▸ **Exercise description**
Tally the lines in the data that follows that include the word "светодиодный", and report nothing but the total.

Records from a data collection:
==========
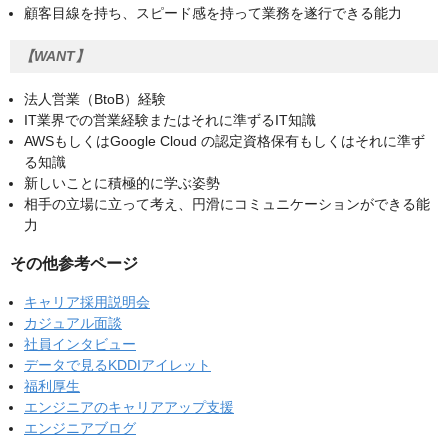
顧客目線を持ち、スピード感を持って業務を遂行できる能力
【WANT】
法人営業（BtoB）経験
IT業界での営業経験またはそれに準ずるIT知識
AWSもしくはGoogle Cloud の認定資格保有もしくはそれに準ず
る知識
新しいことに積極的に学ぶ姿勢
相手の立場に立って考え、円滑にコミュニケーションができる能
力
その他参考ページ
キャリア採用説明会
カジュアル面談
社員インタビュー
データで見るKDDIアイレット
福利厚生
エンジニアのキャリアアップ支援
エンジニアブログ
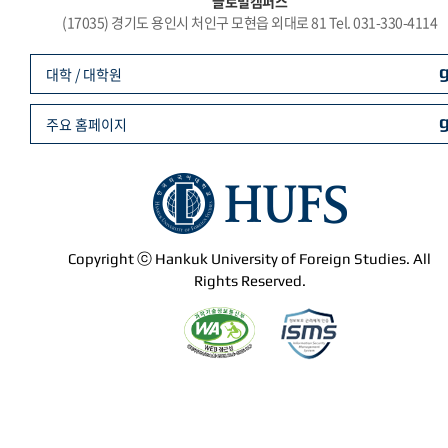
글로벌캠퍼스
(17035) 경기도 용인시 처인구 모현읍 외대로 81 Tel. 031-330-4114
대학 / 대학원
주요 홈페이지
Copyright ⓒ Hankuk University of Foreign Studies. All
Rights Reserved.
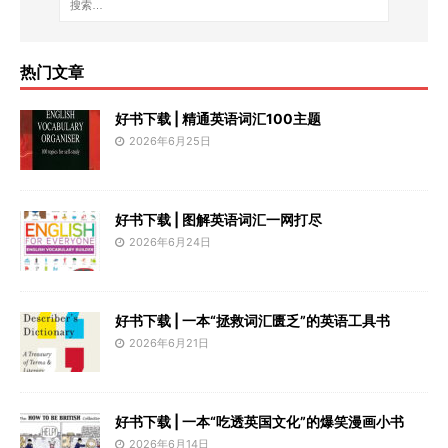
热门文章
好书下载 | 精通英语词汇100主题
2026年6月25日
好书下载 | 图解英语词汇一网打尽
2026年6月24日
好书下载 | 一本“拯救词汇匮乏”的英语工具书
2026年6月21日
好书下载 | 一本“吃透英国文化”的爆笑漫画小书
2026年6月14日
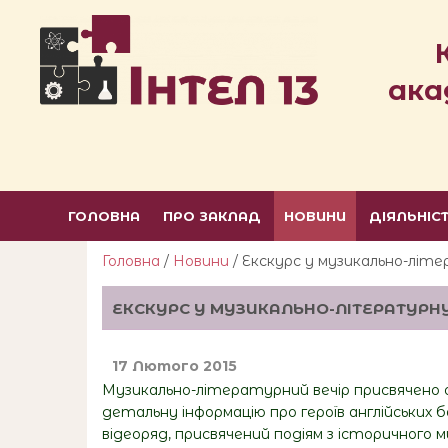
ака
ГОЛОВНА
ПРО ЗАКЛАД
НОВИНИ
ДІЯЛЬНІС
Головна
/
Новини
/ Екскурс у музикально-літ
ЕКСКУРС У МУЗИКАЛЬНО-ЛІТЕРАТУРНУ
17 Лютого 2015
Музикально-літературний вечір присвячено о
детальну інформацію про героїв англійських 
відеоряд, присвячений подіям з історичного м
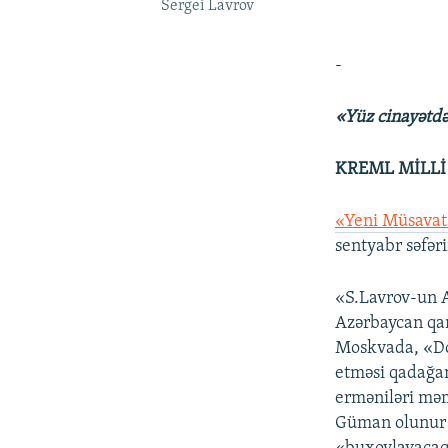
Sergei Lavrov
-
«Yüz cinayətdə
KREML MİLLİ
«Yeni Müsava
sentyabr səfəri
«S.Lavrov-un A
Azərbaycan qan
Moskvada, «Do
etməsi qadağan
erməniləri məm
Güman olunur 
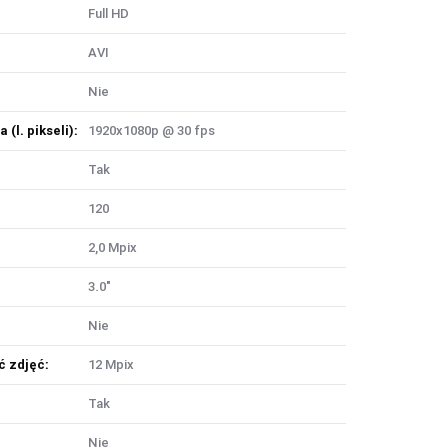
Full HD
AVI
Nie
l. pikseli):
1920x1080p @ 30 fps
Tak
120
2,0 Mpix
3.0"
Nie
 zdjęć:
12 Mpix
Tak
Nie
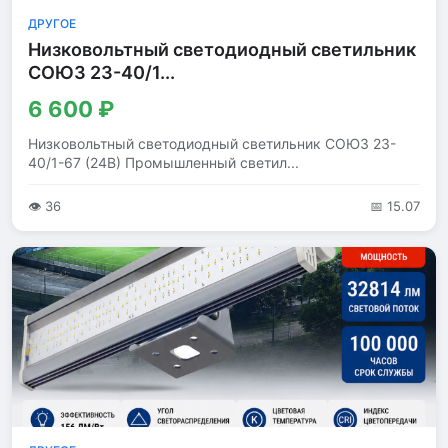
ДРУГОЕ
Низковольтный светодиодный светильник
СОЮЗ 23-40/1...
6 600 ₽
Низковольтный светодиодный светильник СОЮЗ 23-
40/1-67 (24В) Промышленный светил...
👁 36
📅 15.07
==========
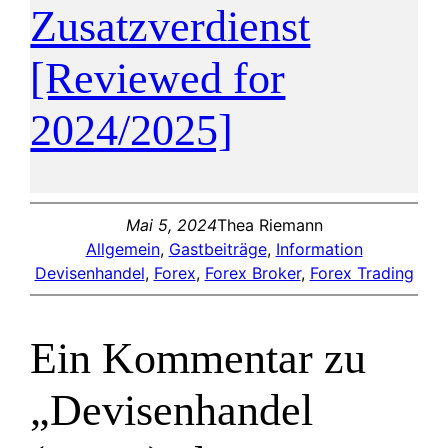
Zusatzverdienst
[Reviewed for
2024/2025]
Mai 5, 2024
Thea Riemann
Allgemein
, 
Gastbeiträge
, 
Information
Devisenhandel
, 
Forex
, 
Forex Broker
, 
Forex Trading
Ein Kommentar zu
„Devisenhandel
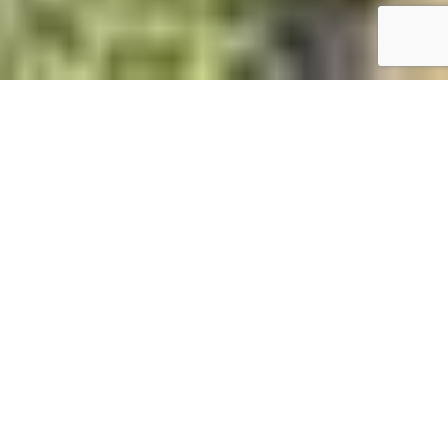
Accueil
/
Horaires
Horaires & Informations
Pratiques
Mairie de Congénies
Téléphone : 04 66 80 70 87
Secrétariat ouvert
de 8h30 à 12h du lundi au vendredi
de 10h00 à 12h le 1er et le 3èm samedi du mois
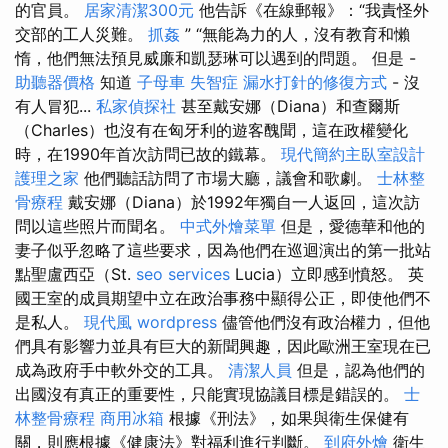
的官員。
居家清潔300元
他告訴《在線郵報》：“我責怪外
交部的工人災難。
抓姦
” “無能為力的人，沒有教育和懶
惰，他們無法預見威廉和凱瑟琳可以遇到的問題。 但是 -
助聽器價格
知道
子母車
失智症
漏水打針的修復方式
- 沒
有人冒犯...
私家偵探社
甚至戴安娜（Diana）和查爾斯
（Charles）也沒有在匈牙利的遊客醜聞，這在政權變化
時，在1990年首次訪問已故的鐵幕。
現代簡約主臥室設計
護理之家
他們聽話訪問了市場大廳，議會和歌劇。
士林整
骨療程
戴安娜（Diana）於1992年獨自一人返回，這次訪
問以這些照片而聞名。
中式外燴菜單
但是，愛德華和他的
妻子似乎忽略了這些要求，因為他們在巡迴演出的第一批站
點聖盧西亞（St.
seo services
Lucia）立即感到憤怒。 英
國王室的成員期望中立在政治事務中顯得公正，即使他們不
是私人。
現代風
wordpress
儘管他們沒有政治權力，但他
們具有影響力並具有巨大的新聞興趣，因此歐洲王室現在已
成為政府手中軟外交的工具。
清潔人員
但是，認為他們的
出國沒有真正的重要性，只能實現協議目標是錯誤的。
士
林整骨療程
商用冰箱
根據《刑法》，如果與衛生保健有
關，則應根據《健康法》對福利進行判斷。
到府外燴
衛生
==========
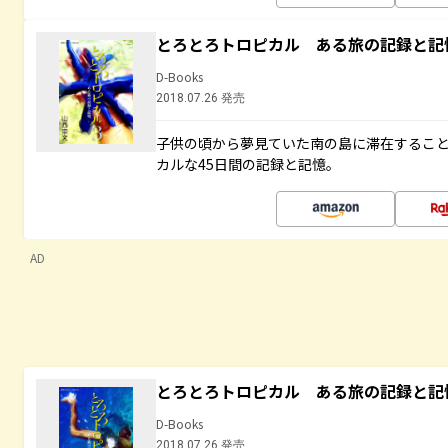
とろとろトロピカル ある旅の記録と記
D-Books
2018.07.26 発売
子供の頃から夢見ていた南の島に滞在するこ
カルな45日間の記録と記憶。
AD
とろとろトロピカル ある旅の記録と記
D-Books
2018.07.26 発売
==========
▸ **Answer to the problem**
2